Now that I've moved to Maseru, I'm almost ready to go. That is as soon as I get my car and bow here. So, I'm looking for a place to go meat hunting near by. When I say near, I mean within about 3 hours drive. 

Now that we have that taken care of. Does anyone need a front differential for a Land Rover 110? I have new one coming down from Kenya and I never used it.

3D time now. Again, I have some Free State questions, Does anyone know of any clubs near Ladybrand give or take an hours drive?

Thanks all for the help and I look forward to meeting all of you once I get some wheels and can start traveling around.

Rock on,
Norm


----------



## Invictus (May 19, 2007)

Hi

I live in Bloemfontein about 1 1/2 hours drive from Maseru and there is a few guys who do hunting in our area I can do the introductions if you like here is a couple of bowshops that also act as ''outfitters''.

You have three bowclubs close to you one in Bethlehem 2 in Bloemfontein two of these clubs host 3d from time to time and there is one club in Kimberley that is also active in 3d but it is about 3 hours from you.

There is a big 3d competition coming up in October in Bloemfontein.

Maybe we should meet and I can give you all the details about the setup in the FS and the contact details.

Regards
Marius


----------



## bowman africa (Sep 5, 2007)

Welcome to civilization.! Now that you are here, why don't you get your arse over to Tzaneen next week for our bowhunting convention ?


----------



## normbates1 (Apr 14, 2008)

Thanks guys.
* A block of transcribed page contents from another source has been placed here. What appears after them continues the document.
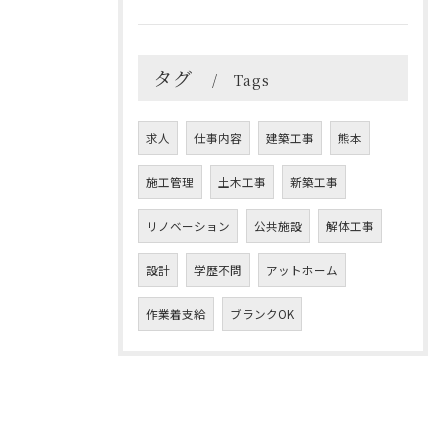
タグ
Tags
求人
仕事内容
建築工事
熊本
施工管理
土木工事
新築工事
リノベーション
公共施設
解体工事
設計
学歴不問
アットホーム
作業着支給
ブランクOK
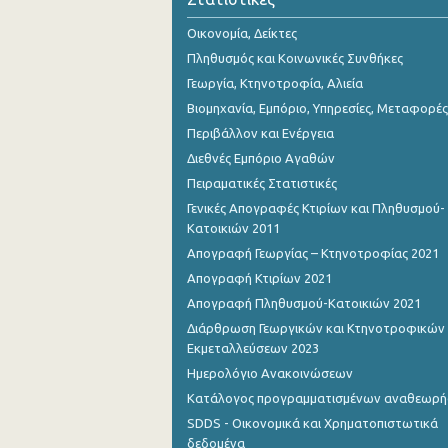
Οικονομία, Δείκτες
Πληθυσμός και Κοινωνικές Συνθήκες
Γεωργία, Κτηνοτροφία, Αλιεία
Βιομηχανία, Εμπόριο, Υπηρεσίες, Μεταφορές
Περιβάλλον και Ενέργεια
Διεθνές Εμπόριο Αγαθών
Πειραματικές Στατιστικές
Γενικές Απογραφές Κτιρίων και Πληθυσμού-
Κατοικιών 2011
Απογραφή Γεωργίας – Κτηνοτροφίας 2021
Απογραφή Κτιρίων 2021
Απογραφή Πληθυσμού-Κατοικιών 2021
Διάρθρωση Γεωργικών και Κτηνοτροφικών
Εκμεταλλεύσεων 2023
Ημερολόγιο Ανακοινώσεων
Κατάλογος προγραμματισμένων αναθεωρ
SDDS - Οικονομικά και Χρηματοπιστωτικά
δεδομένα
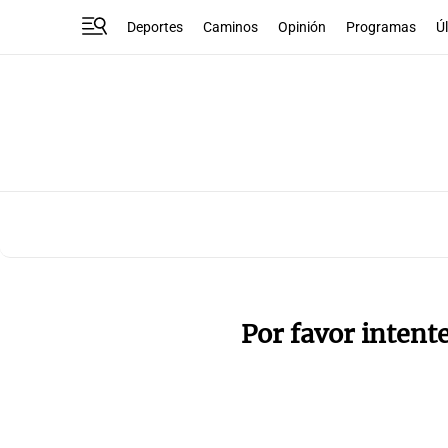
Deportes
Caminos
Opinión
Programas
Ú
Por favor intent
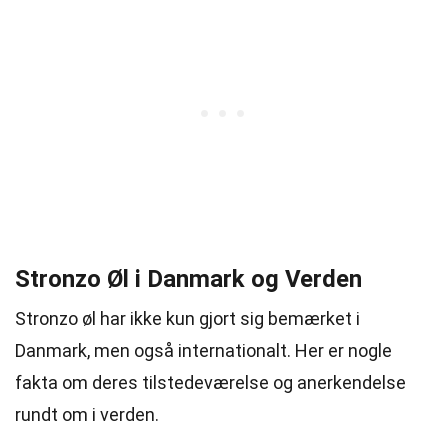
Stronzo Øl i Danmark og Verden
Stronzo øl har ikke kun gjort sig bemærket i
Danmark, men også internationalt. Her er nogle
fakta om deres tilstedeværelse og anerkendelse
rundt om i verden.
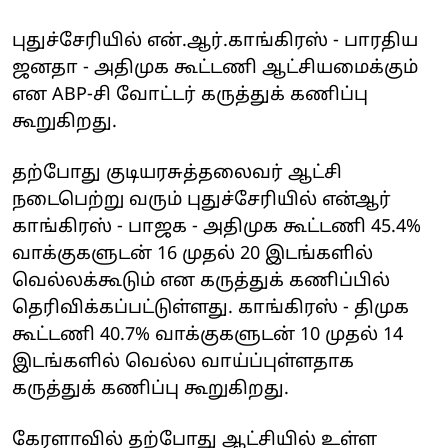
புதுச்சேரியில் என்.ஆர்.காங்கிரஸ் - பாரதிய
ஜனதா - அதிமுக கூட்டணி ஆட்சியமைக்கும்
என ABP-சி வோட்டர் கருத்துக் கணிப்பு
கூறுகிறது.
தற்போது குடியரசுத்தலைவர் ஆட்சி
நடைபெற்று வரும் புதுச்சேரியில் என்ஆர்
காங்கிரஸ் - பாஜக - அதிமுக கூட்டணி 45.4%
வாக்குகளுடன் 16 முதல் 20 இடங்களில்
வெல்லக்கூடும் என கருத்துக் கணிப்பில்
தெரிவிக்கப்பட்டுள்ளது. காங்கிரஸ் - திமுக
கூட்டணி 40.7% வாக்குகளுடன் 10 முதல் 14
இடங்களில் வெல்ல வாய்ப்புள்ளதாக
கருத்துக் கணிப்பு கூறுகிறது.
கேரளாவில் தற்போது ஆட்சியில் உள்ள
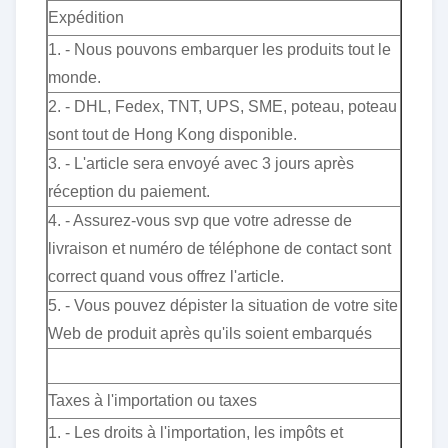
Expédition
1. - Nous pouvons embarquer les produits tout le
monde.
2. - DHL, Fedex, TNT, UPS, SME, poteau, poteau
sont tout de Hong Kong disponible.
3. - L'article sera envoyé avec 3 jours après
réception du paiement.
4. - Assurez-vous svp que votre adresse de
livraison et numéro de téléphone de contact sont
correct quand vous offrez l'article.
5. - Vous pouvez dépister la situation de votre site
Web de produit après qu'ils soient embarqués
Taxes à l'importation ou taxes
1. - Les droits à l'importation, les impôts et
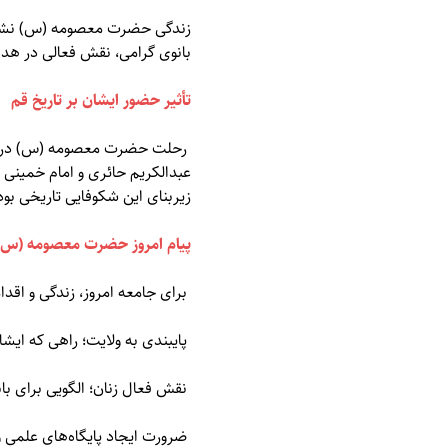
زندگی حضرت معصومه (س) نشان می‌
بانوی گرامی، نقش فعالی در هد
تأثیر حضور ایشان بر تاریخ قم
رحلت حضرت معصومه (س) در قم، 
عبدالکریم حائری و امام خمینی
زیربنای این شکوفایی تاریخی بود
پیام امروز حضرت معصومه (س)
برای جامعه امروز، زندگی و ا
پایبندی به ولایت؛ راهی که ایشا
نقش فعال زنان؛ الگویی برای با
ضرورت ایجاد پایگاه‌های علمی و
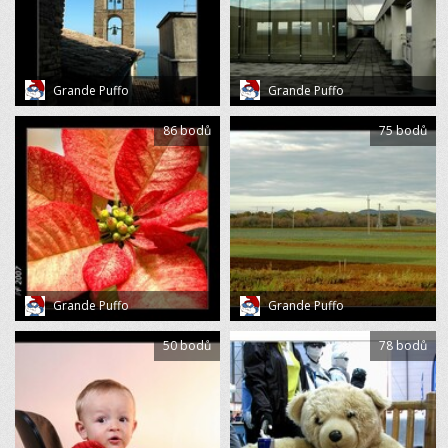
Grande Puffo
Grande Puffo
86 bodů
75 bodů
Grande Puffo
Grande Puffo
50 bodů
78 bodů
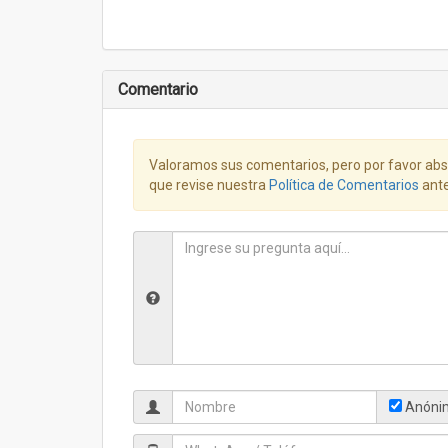
Comentario
Valoramos sus comentarios, pero por favor abst
que revise nuestra
Política de Comentarios
ante
Anóni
I wish that I could make it up North, but I'm still waiting my my truck to get loaded onto a ship in Kenya. Hopefully it will make it here still running. That should be in 3 or 4 weeks I hope. Good luck to all next week a the convention.

Norm


----------



## spatan (Jul 10, 2006)

*Hi Norm....*

Welcome this side mate, I have a friend who hunts withj bow and black powder how is based in kimberly hes a great guy and it would be great if you could hook up with him, he could take yo to his hunting grounds.

My partner and I may also be interested in the Diff you speak of...I will PM you in this regard.

How are you enjoying the one of coldest parts of Southern Africa in contrast to Kenya being equatorial? I am so looking forwrd to giving you the grand tour of our neck of the woods, so best be putting in for leave.....:wink: 

Spatan:cocktail:


----------